Est-ce que les locaux du groupe sont accessibles à tout le monde, y compris aux gens en chaise roulante? Dans la salle d’attente, est-ce qu’il y a des sièges pour accueillir toutes les formes et les tailles de corps?

D’ailleurs, le voyage du projet a déjà commencé.

Le Centre des femmes Memphrémagog s’en nourrit depuis juillet : « Personnellement, la boîte à outils de Mélanie m’a fait réaliser que le concept d’intersectionnalité évolue.
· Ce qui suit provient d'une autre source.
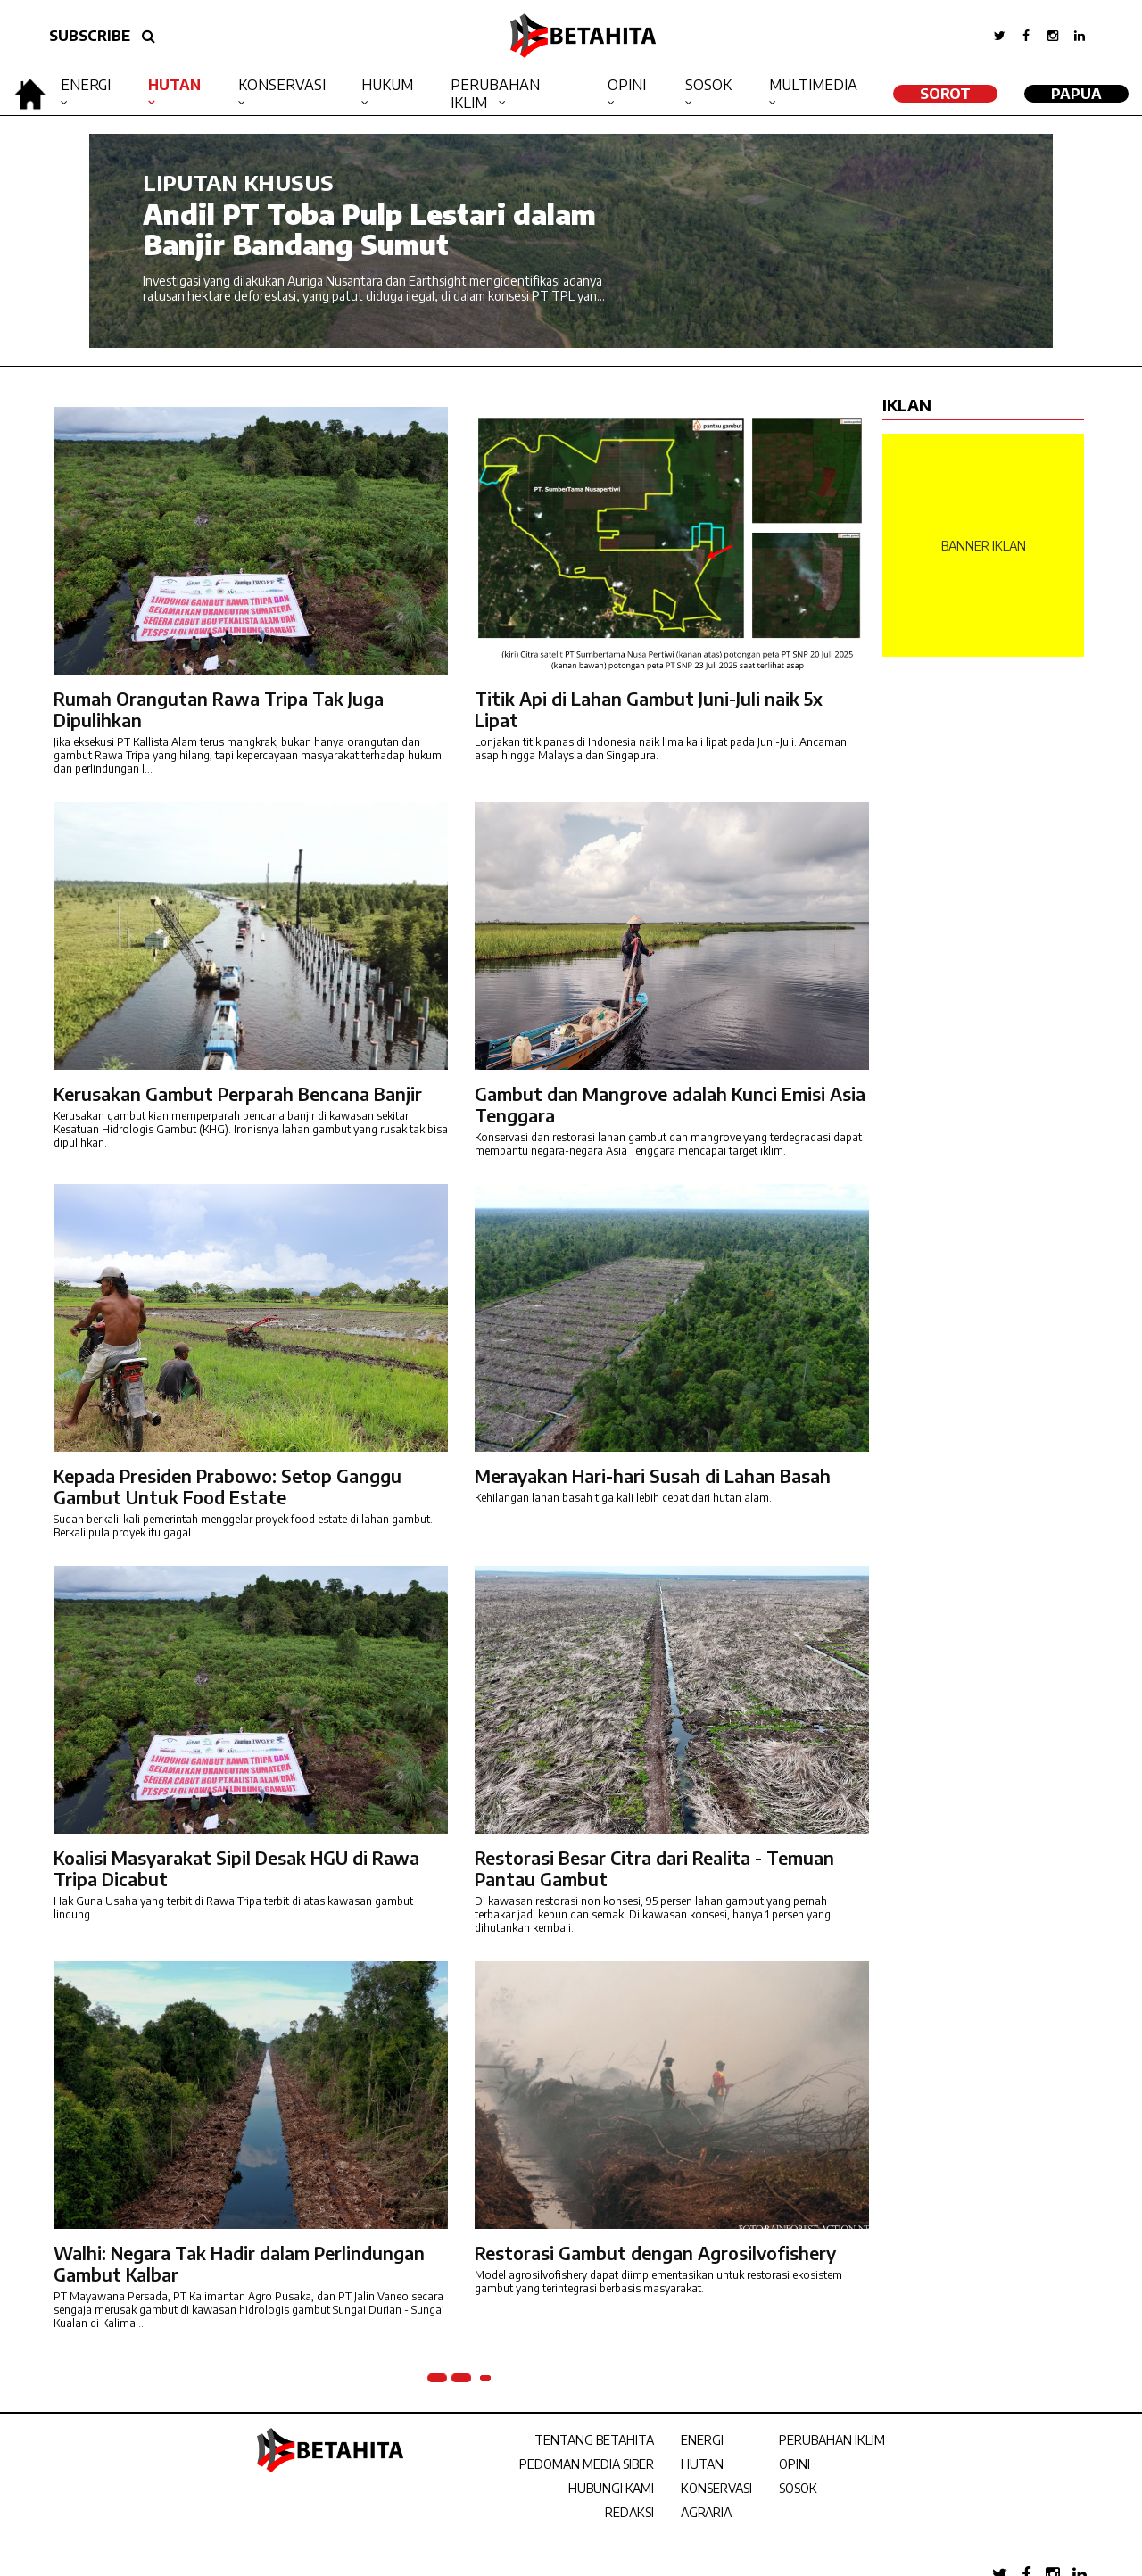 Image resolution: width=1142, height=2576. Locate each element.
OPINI (794, 2464)
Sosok (708, 85)
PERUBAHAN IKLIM (832, 2440)
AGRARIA (706, 2512)
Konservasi (282, 85)
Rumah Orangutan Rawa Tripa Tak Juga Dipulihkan (219, 709)
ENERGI (702, 2440)
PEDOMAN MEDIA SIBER (586, 2464)
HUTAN (702, 2464)
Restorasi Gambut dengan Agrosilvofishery (655, 2252)
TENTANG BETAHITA (594, 2440)
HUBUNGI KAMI (611, 2488)
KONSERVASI (716, 2488)
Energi (86, 85)
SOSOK (798, 2488)
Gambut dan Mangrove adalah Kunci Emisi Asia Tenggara (670, 1104)
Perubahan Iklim (495, 94)
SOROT (945, 94)
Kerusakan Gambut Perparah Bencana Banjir (238, 1093)
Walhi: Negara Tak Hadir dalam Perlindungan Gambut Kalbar (239, 2263)
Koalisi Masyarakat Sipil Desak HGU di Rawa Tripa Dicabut (236, 1868)
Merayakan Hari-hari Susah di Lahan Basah (653, 1475)
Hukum (387, 85)
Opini (627, 85)
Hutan (174, 85)
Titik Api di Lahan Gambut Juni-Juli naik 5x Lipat (649, 709)
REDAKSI (629, 2512)
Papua (1076, 94)
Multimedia (813, 85)
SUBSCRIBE (89, 36)
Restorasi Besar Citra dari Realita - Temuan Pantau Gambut (654, 1868)
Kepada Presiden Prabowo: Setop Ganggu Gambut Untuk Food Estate (227, 1486) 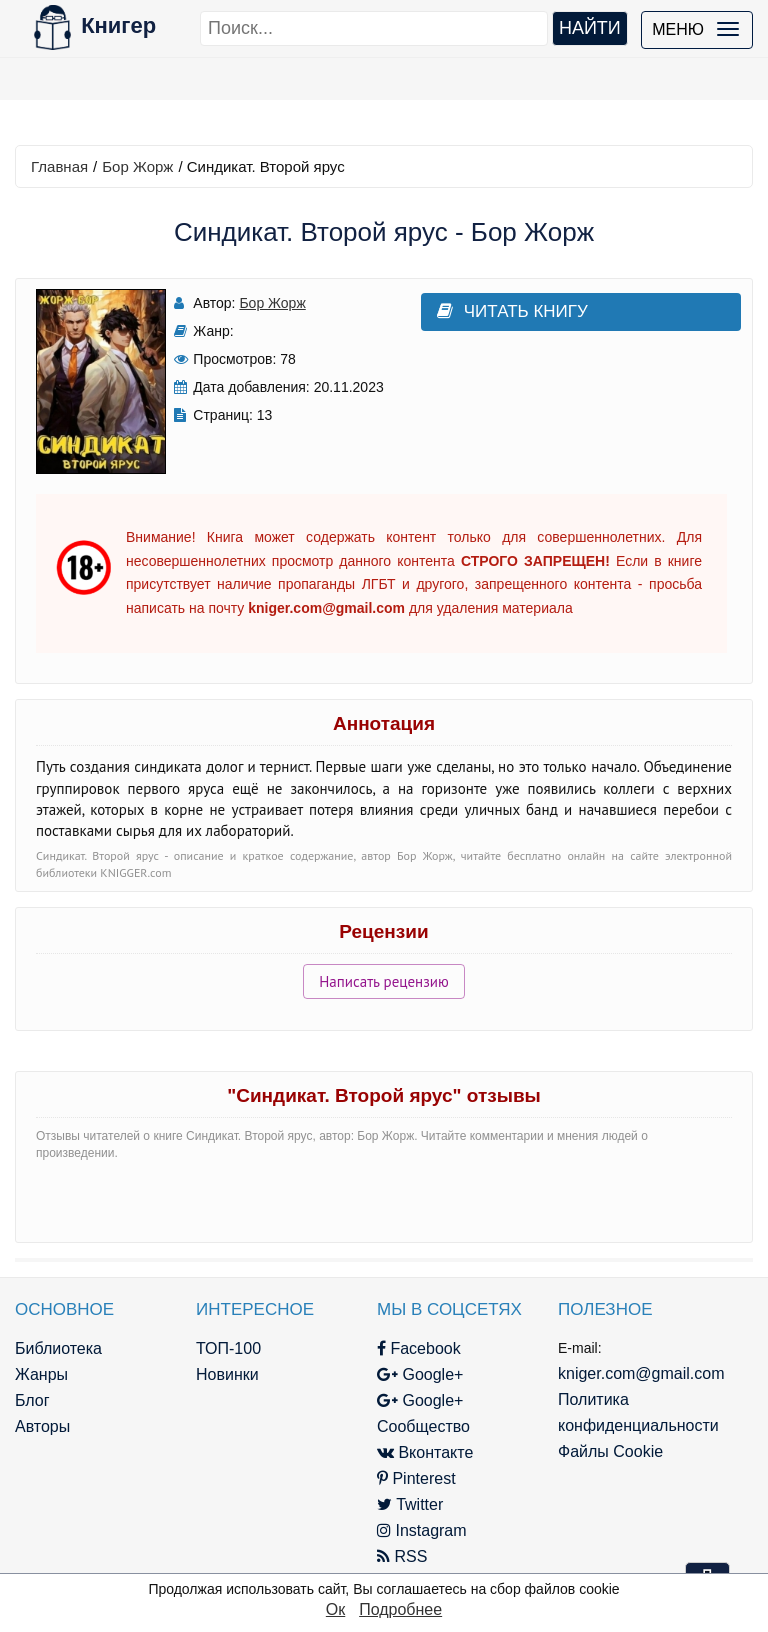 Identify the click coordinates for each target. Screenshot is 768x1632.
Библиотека (58, 1348)
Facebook (419, 1348)
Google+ (420, 1374)
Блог (32, 1400)
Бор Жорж (137, 166)
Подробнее (400, 1609)
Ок (335, 1609)
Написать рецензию (384, 981)
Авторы (42, 1426)
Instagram (422, 1530)
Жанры (41, 1374)
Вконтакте (425, 1452)
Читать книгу (512, 311)
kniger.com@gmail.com (641, 1373)
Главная (59, 166)
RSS (402, 1556)
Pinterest (416, 1478)
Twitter (410, 1504)
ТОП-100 (228, 1348)
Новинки (227, 1374)
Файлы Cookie (610, 1451) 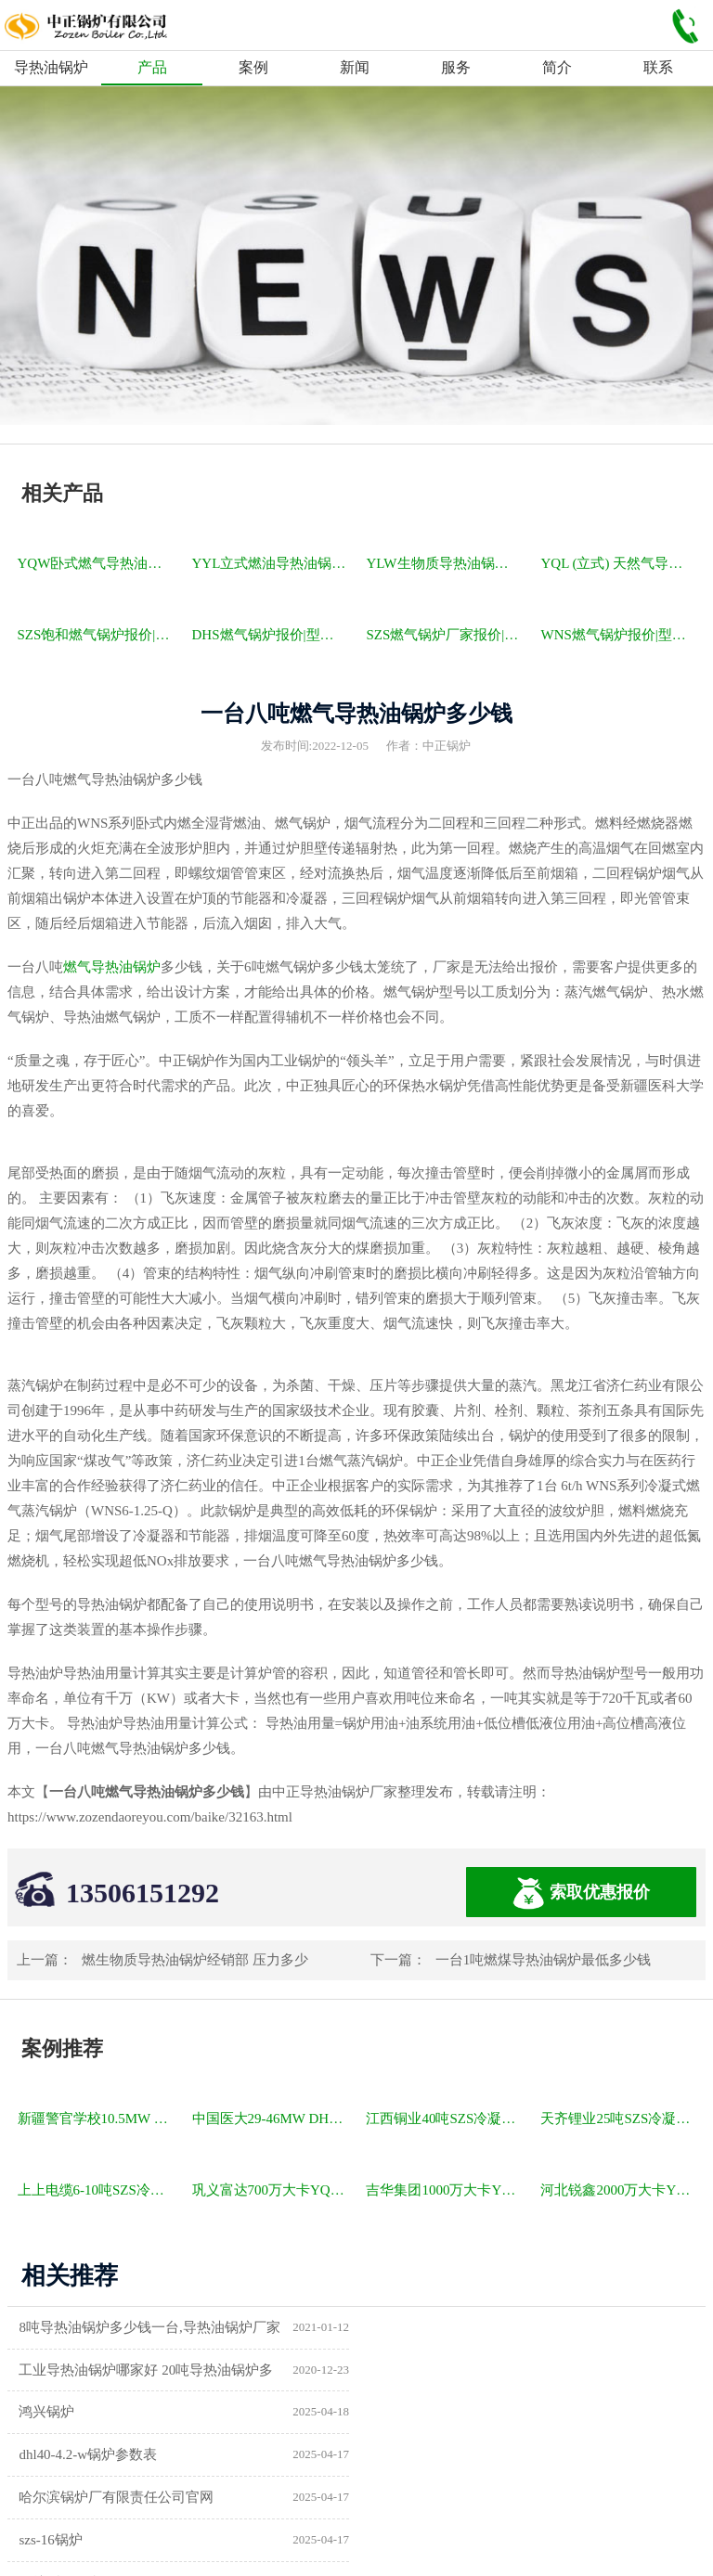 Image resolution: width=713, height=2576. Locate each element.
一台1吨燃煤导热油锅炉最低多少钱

Elle s’est révélée une base de discussion précieuse pour notre équipe, notre conseil d’administration et plusieurs de nos membres », explique Binta Kante, coordonnatrice.

Binta Kante, coordonnatrice du Centre de femmes Memphrémagog
Binta Kante, coordonnatrice du Centre de femmes Memphrémagog
Photo : Fournie (Patrick Poirier, directeur général des Fantastiques de Magog)

Pour nous, cette boîte à outils représente un véritable levier de transformation. Elle permet de mieux comprendre que l’intersectionnalité n’est pas là pour diviser, mais pour éclairer les réalités complexes que vivent les personnes, chacune à leur manière. Cette approche met en lumière les pressions systémiques partagées, tout en reconnaissant les différences. Nous avons l’intention de partager la boîte à outils avec nos partenaires et de l’intégrer à des activités d’échanges, comme des cafés-rencontres, afin de nourrir les réflexions et de renforcer les solidarités.

Binta Kante, coordonnatrice du Centre des femmes Memphrémagog

Jusqu’où Mélanie imagine-t-elle son projet se rendre? « Il peut servir dans tellement de contextes… Aux organisations féministes, oui, mais aussi dans les cours de plusieurs domaines – histoire, politique, communication ou sociologie, par exemple – et à plusieurs niveaux, tant au secondaire qu’au cégep et à l’université. »

Mon rêve, c’est qu’une relève se présente pour décliner la boîte à outils sur un site Web et la rendre encore plus conviviale. Qu’il y ait une mise à jour régulière aussi… Parce que, par essence, ces contenus-là sont appelés à évoluer.

Mélanie Therrien

Si Mélanie souhaite une relève, c’est que son voyage à elle se poursuit aussi.

Malgré une vie parfois cahoteuse, où se mêlaient travail autonome et maternité, séparation et COVID longue, elle a cheminé dans un retour majeur aux études. Du certificat en études féministes et des genres, elle s’est lancée dans un baccalauréat en histoire, maintenant terminé.

Mais, au milieu du tumulte, Mélanie a croisé des refuges à l’université, sous les traits de personnes bienveillantes, à la fois dans la communauté étudiante et le corps enseignant. Elle tient d’ailleurs à remercier Stéphanie Lanthier, chargée de cours à forfait en histoire, « pour tout ».

Cet automne, Mélanie entame une maîtrise en histoire féministe lesboqueer. Comme quoi, la lumière nous attend parfois au détour.

Et vous, à quoi ressemble votre labyrinthe?